The other thing I am working on at the moment is steering. We have 2 S-Cargos and they both leak power steering fluid. We also have friends who have one, the can't drive it because it leaks so much power steering fluid. I have been trying to get new seals fo a couple of years but the is one that no longer exists. This limits my options. I can't use the go to solution of the Toyota Spyder pump because it will still leak. The same problem if I use electric steering in the shaft, the rack will still leak. After doing a fair bit of research I found someone who had hacked a 2005 Honda Accord electric rack and pinion. The motor is located on the rack. The rack width on the S-Cargo is very narrow, 18". I tracked down a right hand drive on ebay but could not get dimensions. The Accord rack turned out to be 26" wide. I then street rodder forum that showed how to cut down a power (not electric) rack. So I am going to try cutting down the Accord rack. The rack is in two parts bolted together right at the motor. This typically involves cutting the rack and rewording all the parts back together. My plan is to cut 8" out of the middle of the rack and then 3D print a new pinion housing out of aluminum which will bolt to the motor. It will also incorporate mounts which will bolt to the standard S-Cargo steering mounts. Removing so much makes the new part quite small less than a 5 x5x5 inch cube, a reasonable size to try having printed from aluminum. I will use S-Cargo tie rods and keep all the steering math the same a original. The pinion shaft will need to be modifies as well.


----------



## brian_ (Feb 7, 2017)

schelle63 said:


> All I can say is: I am deeply impressed.


That makes two of us! 

I'm aware of the techniques - both of "lost wax" casting and of the current use of 3D-printed polymers in this role - but I've never heard of a DIY builder using this entire process from base measurements to cast brackets. I'm looking forward to seeing the results.


----------



## Artlaw (May 21, 2018)

schelle63 said:


> All I can say is: I am deeply impressed. I was a pattern-maker (in my former life), but I never thought to use a 3D-print as "lost wax". Is the PLA suitable for this? I remember when we built those patterns (from a special foam) we always had to consider the gases that appear when the plastic is burned during foundry. We even avoided glueing the foam-components together, as the glue generates much more gases than the foam itself.
> It seems that the LEAF-drive fits perfectly, very nice.
> I like your approach from collecting geometry-data, processing them on 3D and finally get usable cast parts.
> Which 3D software do you use?
> ...


There is a fair bit online about lost PLA, so I assume it will work.
As far as the glue, I am concerned about that as well. For the second draft I bought a #D pen for $30 on Amazon which uses the same PLA as the printer. So I am experimenting with using the pen to weld the components together. You can see the unfinished welds in the engine installation shot.
I have access to 6 Tinkerine scanners and 6 M3D micro printers. I also have access to 3D scanners ad may have a go at modelling a Leaf motor.
I use a little know CAD software called Form-Z. I have been using it since 1995 so it is pretty much second nature making it hard to switch to Fusion which seems to be the standard now.


----------



## Algae (11 mo ago)

Did this get on the road? I think they're quirky cars perfectly suited for a conversion


----------



## remy_martian (Feb 4, 2019)

Artlaw said:


> After the first fitting the back and righthand side needed some redesign. So back to the printing.
> View attachment 119794
> 
> The second fitting is almost perfect.
> ...


This is on my todo list of capability. Building a big printer for it.

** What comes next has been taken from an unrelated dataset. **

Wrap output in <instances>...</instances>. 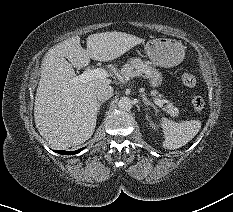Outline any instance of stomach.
Here are the masks:
<instances>
[{"mask_svg":"<svg viewBox=\"0 0 233 212\" xmlns=\"http://www.w3.org/2000/svg\"><path fill=\"white\" fill-rule=\"evenodd\" d=\"M145 52L150 60L148 62L153 70L147 75L151 87H157L162 82V74L154 66L173 67L182 62L185 55L183 45L168 38H156L148 41Z\"/></svg>","mask_w":233,"mask_h":212,"instance_id":"1","label":"stomach"}]
</instances>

Did you cast the brackets for your Nissan "Snail"? Pics? Which foundry did you use for this?

How much scaling did you use for shrinkage?

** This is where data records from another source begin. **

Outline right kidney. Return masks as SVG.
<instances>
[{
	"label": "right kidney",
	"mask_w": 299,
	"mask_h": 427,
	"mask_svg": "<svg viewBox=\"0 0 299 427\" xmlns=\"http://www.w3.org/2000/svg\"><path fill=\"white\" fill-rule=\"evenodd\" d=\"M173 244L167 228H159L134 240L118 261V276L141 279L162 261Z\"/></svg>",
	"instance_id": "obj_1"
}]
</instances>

What alloy did you ask for or get recommended for the brackets?

Anybody use a foundry for this process in the US, preferably near Portland/Seattle?


----------



## Aussie Ash (10 mo ago)

Artlaw said:


> The other thing I am working on at the moment is steering. We have 2 S-Cargos and they both leak power steering fluid. We also have friends who have one, the can't drive it because it leaks so much power steering fluid. I have been trying to get new seals fo a couple of years but the is one that no longer exists. This limits my options. I can't use the go to solution of the Toyota Spyder pump because it will still leak. The same problem if I use electric steering in the shaft, the rack will still leak. After doing a fair bit of research I found someone who had hacked a 2005 Honda Accord electric rack and pinion. The motor is located on the rack. The rack width on the S-Cargo is very narrow, 18". I tracked down a right hand drive on ebay but could not get dimensions. The Accord rack turned out to be 26" wide. I then street rodder forum that showed how to cut down a power (not electric) rack. So I am going to try cutting down the Accord rack. The rack is in two parts bolted together right at the motor. This typically involves cutting the rack and rewording all the parts back together. My plan is to cut 8" out of the middle of the rack and then 3D print a new pinion housing out of aluminum which will bolt to the motor. It will also incorporate mounts which will bolt to the standard S-Cargo steering mounts. Removing so much makes the new part quite small less than a 5 x5x5 inch cube, a reasonable size to try having printed from aluminum. I will use S-Cargo tie rods and keep all the steering math the same a original. The pinion shaft will need to be modifies as well.
> View attachment 119797


I would pay to have new power steering rack made for my S cargo... I'm stuck with a leaky one


----------